Milletin sorunları günden güne artarken…

Devletin sorunları ötelenerek yarınlara aktarılırken…

Vatan toprağı, yurttan ve cihandan kimi göz doymazlar tarafından:

Göl göl kurutulup… Nehir nehir kirletilirken..

Denizlerimizin kıyısına, başta yandaşlar olmak üzere…

Nice rantçılar beton döşeyip…

Deniz doğamızla kıyıdan yararlanma hakkımızı gasp ederken…

Kimi kaz kaz kazarak ormanlarımızı yolup kelleştirmekte…

Kimi de vatan toprağına ihanet ederek, kendi kasasına para taşımaktadır!

Bu yurttan ve de dışarıdan işbaşı yapan hain doğa katliamcılarına:

İstedikleri yeri kazma…

İstedikleri yeri kirletme, kurutma ya da yok etme iznini veren…

Tam da ülkeyi yöneten siyasettir!

Memleket, yandaş TV’lerde güllük gülistanlık…

Acı gerçekler sahnesinde ise dayanılmaz bir istikrarsızlık manzarasındayken:

Ortada ne siyasal milliyetçiliği dar alanda yapanlar var…

Ne de her daim milliyetçi oturup…

Milliyetçi olarak kalkması gereken duyarlı vatandaşlar…

Siyasetçiler seyirci…

Millet seyirci…

Oysa milliyetçilik: Yeri ve zamanı geldiğinde, Milleti, Devleti ve Vatanı koruma güdüsüdür!

Ne herhangi grup ya da siyasal oluşumun tekelinde bir değerdir!

Ne de ulusal değerlerimiz elden giderken, oturup seyirci kalan bir değerdir!

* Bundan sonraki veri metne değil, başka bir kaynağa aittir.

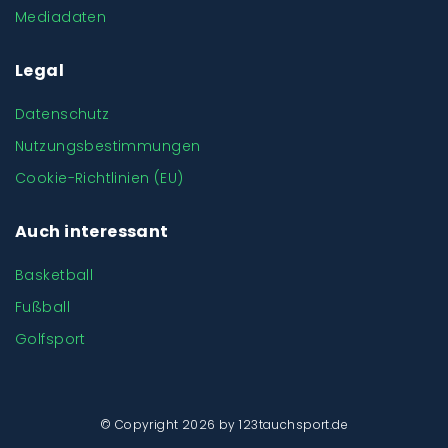
Mediadaten
Legal
Datenschutz
Nutzungsbestimmungen
Cookie-Richtlinien (EU)
Auch interessant
Basketball
Fußball
Golfsport
© Copyright 2026 by 123tauchsport.de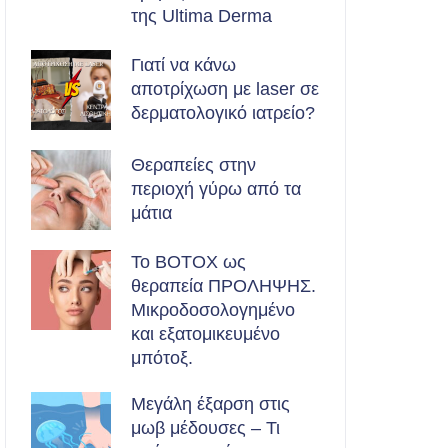
της Ultima Derma
Γιατί να κάνω
αποτρίχωση με laser σε
δερματολογικό ιατρείο?
Θεραπείες στην
περιοχή γύρω από τα
μάτια
Το BOTOX ως
θεραπεία ΠΡΟΛΗΨΗΣ.
Μικροδοσολογημένο
και εξατομικευμένο
μπότοξ.
Μεγάλη έξαρση στις
μωβ μέδουσες – Τι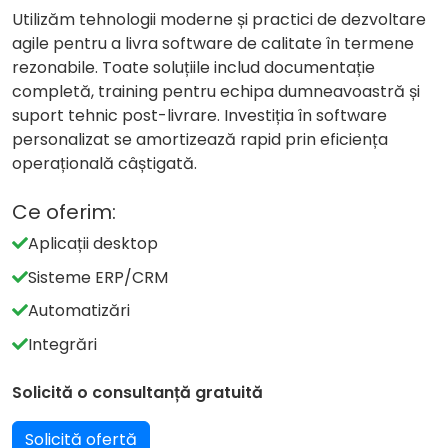
Utilizăm tehnologii moderne și practici de dezvoltare
agile pentru a livra software de calitate în termene
rezonabile. Toate soluțiile includ documentație
completă, training pentru echipa dumneavoastră și
suport tehnic post-livrare. Investiția în software
personalizat se amortizează rapid prin eficiența
operațională câștigată.
Ce oferim:
Aplicații desktop
Sisteme ERP/CRM
Automatizări
Integrări
Solicită o consultanță gratuită
Solicită ofertă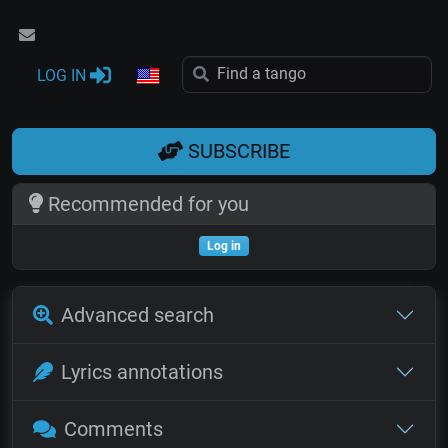
LOG IN
SUBSCRIBE
Recommended for you
Log in
Advanced search
Lyrics annotations
Comments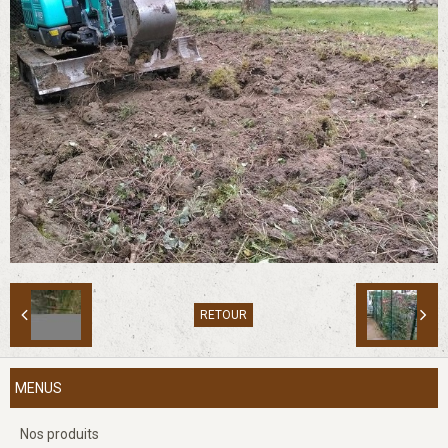
RETOUR
MENUS
Nos produits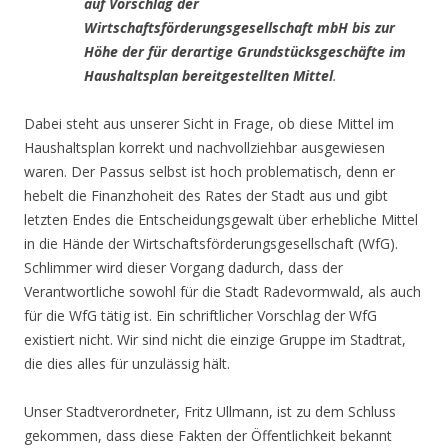
auf Vorschlag der
Wirtschaftsförderungsgesellschaft mbH bis zur
Höhe der für derartige Grundstücksgeschäfte im
Haushaltsplan bereitgestellten Mittel
.
Dabei steht aus unserer Sicht in Frage, ob diese Mittel im
Haushaltsplan korrekt und nachvollziehbar ausgewiesen
waren. Der Passus selbst ist hoch problematisch, denn er
hebelt die Finanzhoheit des Rates der Stadt aus und gibt
letzten Endes die Entscheidungsgewalt über erhebliche Mittel
in die Hände der Wirtschaftsförderungsgesellschaft (WfG).
Schlimmer wird dieser Vorgang dadurch, dass der
Verantwortliche sowohl für die Stadt Radevormwald, als auch
für die WfG tätig ist. Ein schriftlicher Vorschlag der WfG
existiert nicht. Wir sind nicht die einzige Gruppe im Stadtrat,
die dies alles für unzulässig hält.
Unser Stadtverordneter, Fritz Ullmann, ist zu dem Schluss
gekommen, dass diese Fakten der Öffentlichkeit bekannt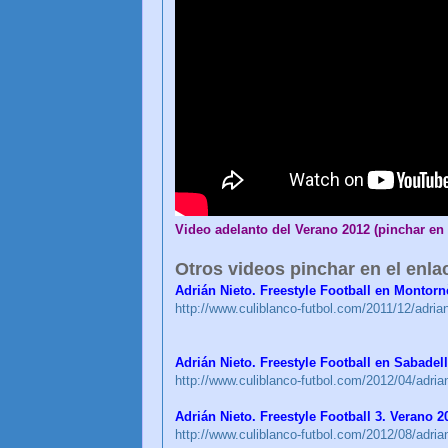
Video adelanto del Verano 2012 (pinchar en 
Otros videos pinchar en el enla
Adrián Nieto. Freestyle Football en Montorn
http://www.culiblanco-futbol.com/2011/12/adrian-
Adrián Nieto. Freestyle Football en Sabadell
http://www.culiblanco-futbol.com/2012/04/adrian-
Adrián Nieto. Freestyle Football 3. Verano 2
http://www.culiblanco-futbol.com/2012/08/adrian-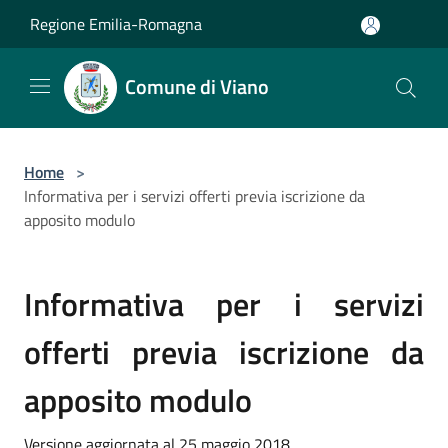
Salta al contenuto principale
Regione Emilia-Romagna
Comune di Viano
Home
>
Informativa per i servizi offerti previa iscrizione da
apposito modulo
Informativa per i servizi
offerti previa iscrizione da
apposito modulo
Versione aggiornata al 25 maggio 2018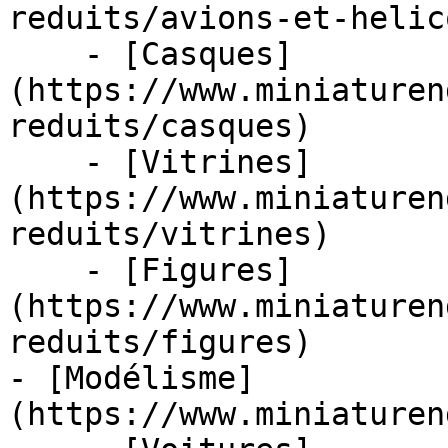
reduits/avions-et-helic
    - [Casques]
(https://www.miniaturen
reduits/casques)

    - [Vitrines]
(https://www.miniaturen
reduits/vitrines)

    - [Figures]
(https://www.miniaturen
reduits/figures)

- [Modélisme]
(https://www.miniaturen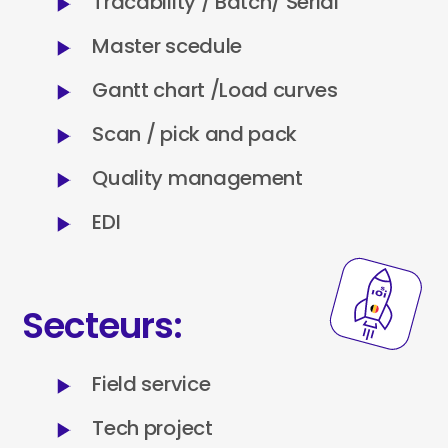
Tracability / Batch/ Serial
Master scedule
Gantt chart /Load curves
Scan / pick and pack
Quality management
EDI
Secteurs:
Field service
Tech project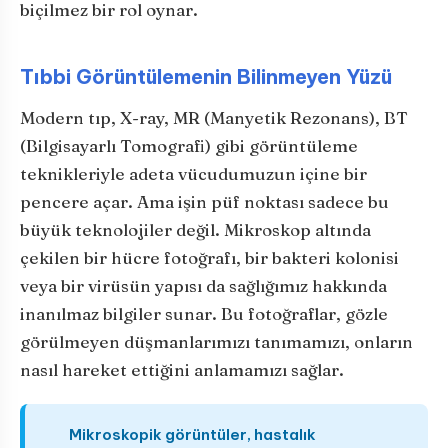
biçilmez bir rol oynar.
Tıbbi Görüntülemenin Bilinmeyen Yüzü
Modern tıp, X-ray, MR (Manyetik Rezonans), BT
(Bilgisayarlı Tomografi) gibi görüntüleme
teknikleriyle adeta vücudumuzun içine bir
pencere açar. Ama işin püf noktası sadece bu
büyük teknolojiler değil. Mikroskop altında
çekilen bir hücre fotoğrafı, bir bakteri kolonisi
veya bir virüsün yapısı da sağlığımız hakkında
inanılmaz bilgiler sunar. Bu fotoğraflar, gözle
görülmeyen düşmanlarımızı tanımamızı, onların
nasıl hareket ettiğini anlamamızı sağlar.
Mikroskopik görüntüler, hastalık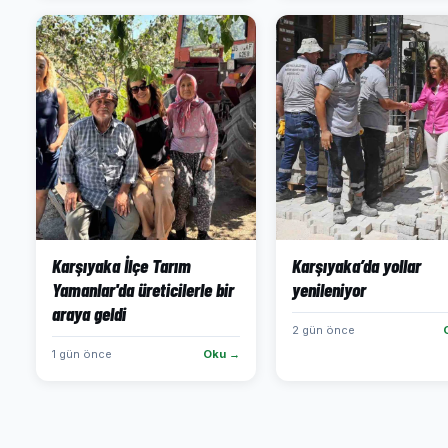
Karşıyaka İlçe Tarım
Karşıyaka’da yollar
Yamanlar'da üreticilerle bir
yenileniyor
araya geldi
2 gün önce
1 gün önce
Oku →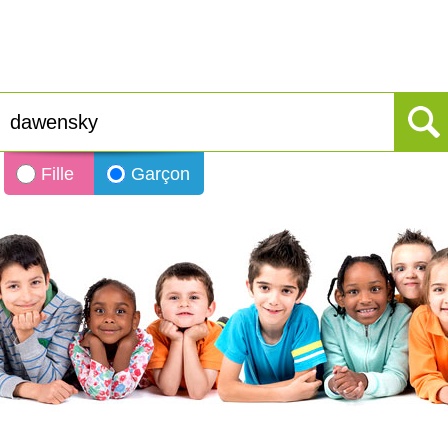
Fille
Garçon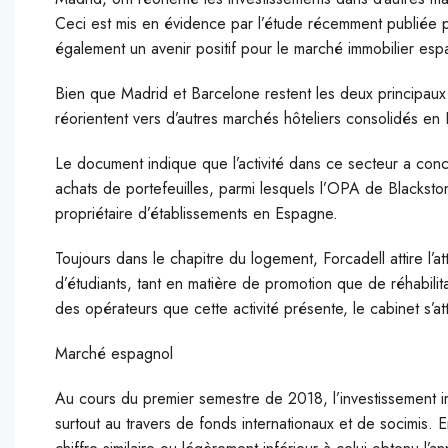
Ceci est mis en évidence par l’étude récemment publiée pa
également un avenir positif pour le marché immobilier es
B
ien que Madrid et Barcelone restent les deux principaux p
réorientent vers d’autres marchés hôteliers consolidés en
Le document indique que l’activité dans ce secteur a conce
achats de portefeuilles, parmi lesquels l’OPA de Blackston
propriétaire d’établissements en Espagne.
Toujours dans le chapitre du logement, Forcadell attire l’at
d’étudiants, tant en matière de promotion que de réhabilit
des opérateurs que cette activité présente, le cabinet s’a
Marché espagnol
Au cours du premier semestre de 2018, l’investissement 
surtout au travers de fonds internationaux et de socimis.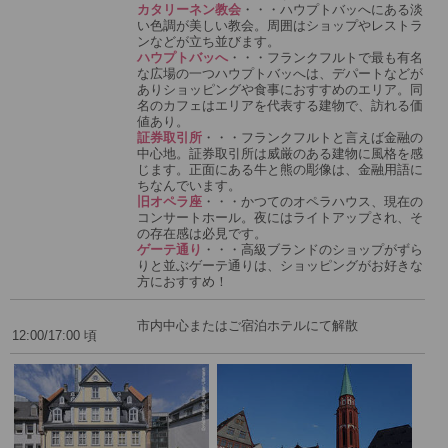
カタリーネン教会
・・・ハウプトバッへにある淡
い色調が美しい教会。周囲はショップやレストラ
ンなどが立ち並びます。
ハウプトバッへ
・・・フランクフルトで最も有名
な広場の一つハウプトバッへは、デパートなどが
ありショッピングや食事におすすめのエリア。同
名のカフェはエリアを代表する建物で、訪れる価
値あり。
証券取引所
・・・フランクフルトと言えば金融の
中心地。証券取引所は威厳のある建物に風格を感
じます。正面にある牛と熊の彫像は、金融用語に
ちなんでいます。
旧オペラ座
・・・かつてのオペラハウス、現在の
コンサートホール。夜にはライトアップされ、そ
の存在感は必見です。
ゲーテ通り
・・・高級ブランドのショップがずら
りと並ぶゲーテ通りは、ショッピングがお好きな
方におすすめ！
市内中心またはご宿泊ホテルにて解散
12:00/17:00 頃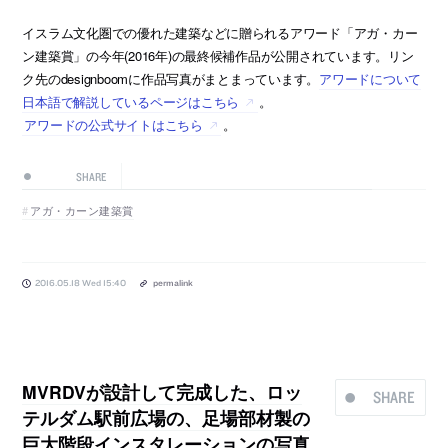
イスラム文化圏での優れた建築などに贈られるアワード「アガ・カー
ン建築賞」の今年(2016年)の最終候補作品が公開されています。リン
ク先のdesignboomに作品写真がまとまっています。
アワードについて
日本語で解説しているページはこちら
。
アワードの公式サイトはこちら
。
SHARE
アガ・カーン建築賞
2016.05.18 Wed 15:40
permalink
MVRDVが設計して完成した、ロッ
SHARE
テルダム駅前広場の、足場部材製の
巨大階段インスタレーションの写真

Sahi, bu nasıl bir yöneten siyaset?

Sahi, bu nasıl bir milliyetçilik böyle?

Sanki memleketi yönetmeğe değil…

İçin için içinden eritmeğe gelmişler!

Sanki bu millete, ulusal değerlerin tek tek elden gitse de…

Öylece sus ve de seyirci kal demişler!

Öyle ya; Son 17 Yılda bu ülkede erimeyen ne kaldı ki…

Demokrasi, adalet, eğitim, ahlak, ekonomi ve de nice ulusal değerler…

Eridikçe eridi!

İşte bu anlaşılmaz siyaset:

Demokrasiyi rafa kaldırırken, adaleti güvensizleştiren…

Ekonomiyi üretimden düşürüp, tüketim ekonomisiyle işsizleri artıran…

Yabancı ülkelerden para istemek için el avuç açtıran…

Güvenilemeyen rakamlarla enflasyonu düşük gösterip:

Çalışanlarla tüm emeklilere az zam yaparak, onları daha da yoksullaştıran…

Tam anlamıyla sosyal barışla çalışma barışını günden güne aşındıran siyasettir!

Öyle bir anlaşılmaz siyaset ki…

Peki, ya halının altına süpürülen siyasal yanlışlara ne demeli?

Peki, o yanlışların bu ülkeye yurtta ve cihanda yazdırdığı acı ve de ağır faturalara ne demeli?

Demeli demeli… Demokratik ve de yasal haklara sığınarak demeli!

Çünkü ne susmalı ne de seyirci kalmalı MİLLLİYETÇİ MİLLİYETÇİ…

Çünkü…

12 Eylül mirası darbeli yaslardan kurtulup çağı yakalayacağımıza…

Sistem değişikliği yüzünden daha da geriye giden bu ülkede:

Meğer içten içe bir erime var!

Meğer ‘BEKA’ tehlikesi dışarıdan değil, bizden bize gelmiştir!

Yaşamsal haklarımız insan insan kaybolurken…

Devlet ciddiyeti herkese farklı yansırken…

Ülkemizin cennet doğası kurutulup…

Yeşil alanlarımız baltalanırken bizden bize gelmiştir!

Tarım arazileri terkedilip fabrikalar kapandıkça…

Üretmeyip dışarıdan aldıkça…

Askeri üretim yapan birimler bile satışa sunuldukça gelmiştir!

Ne şu güçlerden ne bu güçlerden ne de dış güçlerden gelmiştir!

Bu ülkenin ‘BEKA’ sorunu, tam da bizden bize gelmiştir!